* [Data listing]:
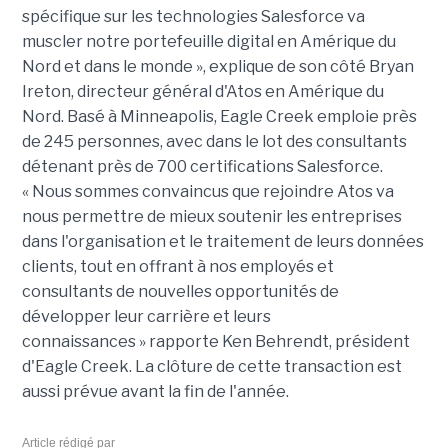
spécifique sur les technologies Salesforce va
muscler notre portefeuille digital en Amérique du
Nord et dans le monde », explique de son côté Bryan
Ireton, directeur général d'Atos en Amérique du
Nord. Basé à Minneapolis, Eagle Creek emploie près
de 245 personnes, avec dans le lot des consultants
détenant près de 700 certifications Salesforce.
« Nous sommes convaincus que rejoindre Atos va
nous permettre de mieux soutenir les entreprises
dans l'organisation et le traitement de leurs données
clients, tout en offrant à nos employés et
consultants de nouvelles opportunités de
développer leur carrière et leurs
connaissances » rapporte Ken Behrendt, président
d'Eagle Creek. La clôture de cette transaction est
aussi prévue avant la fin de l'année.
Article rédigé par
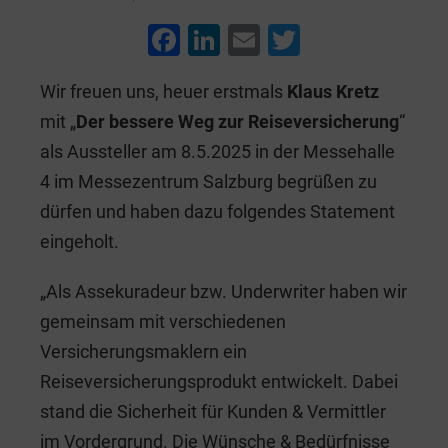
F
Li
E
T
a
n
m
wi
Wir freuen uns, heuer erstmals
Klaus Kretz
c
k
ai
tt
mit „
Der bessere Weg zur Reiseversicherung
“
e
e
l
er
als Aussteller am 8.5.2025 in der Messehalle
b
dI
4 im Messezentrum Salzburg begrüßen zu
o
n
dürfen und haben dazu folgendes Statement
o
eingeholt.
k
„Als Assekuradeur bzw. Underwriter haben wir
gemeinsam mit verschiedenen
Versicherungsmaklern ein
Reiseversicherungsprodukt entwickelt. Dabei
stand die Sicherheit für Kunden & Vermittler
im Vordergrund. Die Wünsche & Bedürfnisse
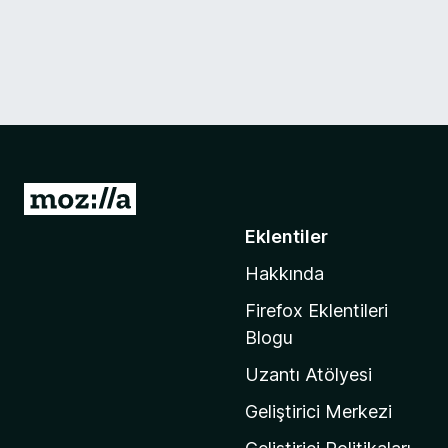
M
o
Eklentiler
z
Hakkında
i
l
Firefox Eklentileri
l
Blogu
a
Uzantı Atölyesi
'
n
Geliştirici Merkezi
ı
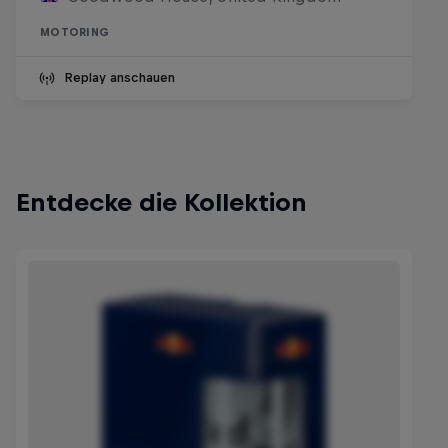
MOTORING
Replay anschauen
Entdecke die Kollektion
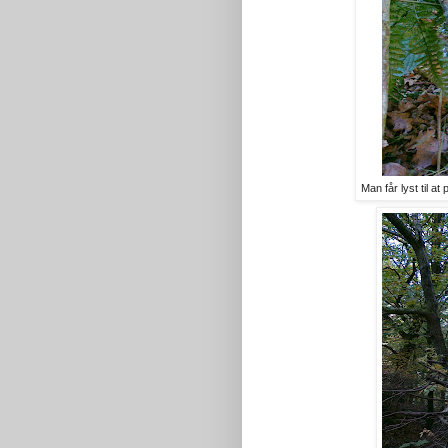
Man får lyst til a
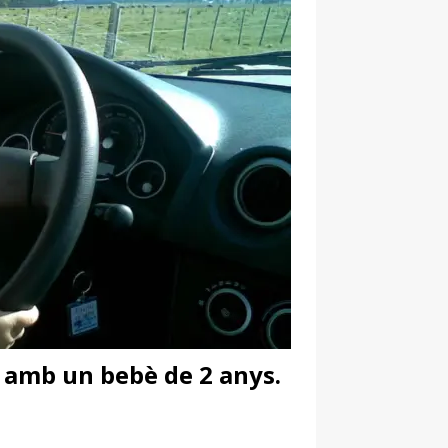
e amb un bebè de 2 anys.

* [Exercise requirements]: All of the entries need to be copied exactly, minus any pictures.

* [Expected answer]:
spécifique sur les technologies Salesforce va
muscler notre portefeuille digital en Amérique du
Nord et dans le monde », explique de son côté Bryan
Ireton, directeur général d'Atos en Amérique du
Nord. Basé à Minneapolis, Eagle Creek emploie près
de 245 personnes, avec dans le lot des consultants
détenant près de 700 certifications Salesforce.
« Nous sommes convaincus que rejoindre Atos va
nous permettre de mieux soutenir les entreprises
dans l'organisation et le traitement de leurs données
clients, tout en offrant à nos employés et
consultants de nouvelles opportunités de
développer leur carrière et leurs
connaissances » rapporte Ken Behrendt, président
d'Eagle Creek. La clôture de cette transaction est
aussi prévue avant la fin de l'année.
Article rédigé par
F
Li
E
T
a
n
m
wi
Wir freuen uns, heuer erstmals
Klaus Kretz
c
k
ai
tt
mit „
Der bessere Weg zur Reiseversicherung
“
e
e
l
er
als Aussteller am 8.5.2025 in der Messehalle
b
dI
4 im Messezentrum Salzburg begrüßen zu
o
n
dürfen und haben dazu folgendes Statement
o
eingeholt.
k
„Als Assekuradeur bzw. Underwriter haben wir
gemeinsam mit verschiedenen
Versicherungsmaklern ein
Reiseversicherungsprodukt entwickelt. Dabei
stand die Sicherheit für Kunden & Vermittler
im Vordergrund. Die Wünsche & Bedürfnisse
M
o
Eklentiler
z
Hakkında
i
l
Firefox Eklentileri
l
Blogu
a
Uzantı Atölyesi
'
n
Geliştirici Merkezi
ı
MOTORING
Replay anschauen
Entdecke die Kollektion
Man får lyst til a
e amb un bebè de 2 anys.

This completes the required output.